George llenó nuevamente los vasos.
-Eché de menos tus piernas, Connie. En verdad eché de menos esas piernas. Me gusta la forma en que usas esas zapatillas de tacón alto. Me vuelven loco. Estas mujeres modernas no saben lo que se pierden. El tacón alto acentúa la pantorrilla, la cadera, el culo; le pone ritmo al caminar. ¡Eso realmente me enciende!
-Hablas como un poeta, George. En ocasiones hablas justo así. Eres todo un señor lavaplatos.
-¿Sabes lo que me gustaría hacer?
-¿Qué?
-Me gustaría azotarte con mi cinturón las piernas, el culo, las caderas. Me gustaría hacerte temblar y llorar y cuando estés temblando y llorando te abofetearía con él por puro amor.
-No quiero eso, George. Nunca antes me habías hablado así. Siempre has sido bueno conmigo.
-Súbete el vestido.
-¿Qué?
-Súbete el vestido, quiero verte más las piernas.

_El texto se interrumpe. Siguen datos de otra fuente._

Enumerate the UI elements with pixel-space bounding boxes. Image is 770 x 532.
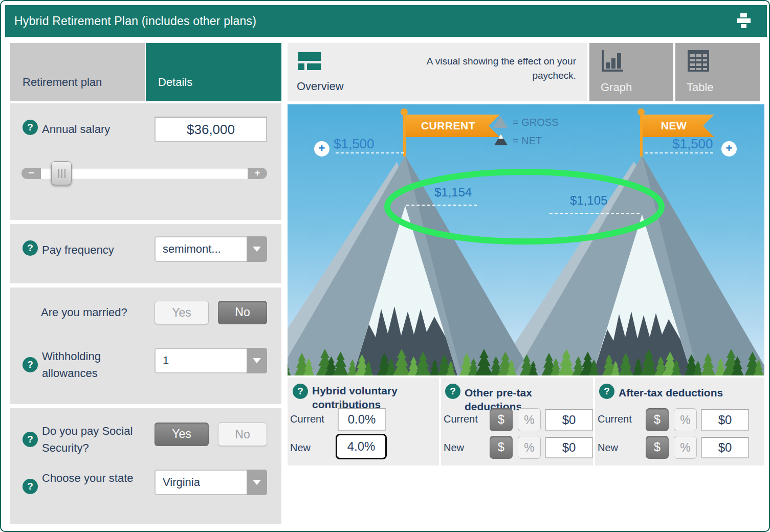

-Te gustan mis piernas, ¿verdad, George?
-¡Deja que la luz brille en ellas!
Constance se subió el vestido.
-Dios santo, mierda -dijo George.
-¿Te gustan mis piernas?
-¡Me encantan tus piernas!
Entonces George se inclinó en la cama y abofeteó duramente el rostro de Constance. El cigarrillo se le escapó de los labios.
-¿Por qué hiciste eso?
-¡Te tiraste a Walter! ¡Te tiraste a Walter!
-¿Y qué demonios?
-¡Así que súbete más el vestido!
-¡No!
-¡Haz lo que digo!
Geroge la abofeteó otra vez, más fuerte. Constance se subió la falda.
-¡Súbelo hasta bajo las bragas! -gritó George-. ¡En realidad no quiero ver las bragas!
-Cristo, George, ¿qué es lo que te ocurre?
-¡Te tiraste a Walter!
-George, por Dios, te has vuelto loco. Quiero irme. ¡Déjame salir de aquí, George!
-¡No te muevas o te mato!
-¿Me matarías?
-¡Lo juro!
George se puso de pie y se sirvió un trago de whiskey puro, lo bebió, y se sentó junto a Constance. Él tomó el cigarrillo encendido y lo sostuvo contra la muñeca de ella.
Ella gritó. Él lo sostuvo ahí, firmemente, y luego lo retiró.
-Soy un hombre, nena. ¿Lo entiendes?
-Ya sé que eres un hombre, George.
-Mira, ¡echa un ojo a mis músculos! -George se puso de pie y flexionó ambos brazos-. Hermosos, ¿eh, nena? ¡Mira ese músculo! ¡Siéntelo! ¡Siéntelo!
Constance tocó uno de los brazos, luego el otro.
-Sí, tienes un cuerpo hermoso, George.
-Soy un hombre. Seré un lavaplatos pero soy un hombre, un hombre de verdad.
-Lo sé, George.
-No soy el blanducho que tú dejaste.
-Lo sé.
-Y también sé cantar. Tienes que oír mi voz.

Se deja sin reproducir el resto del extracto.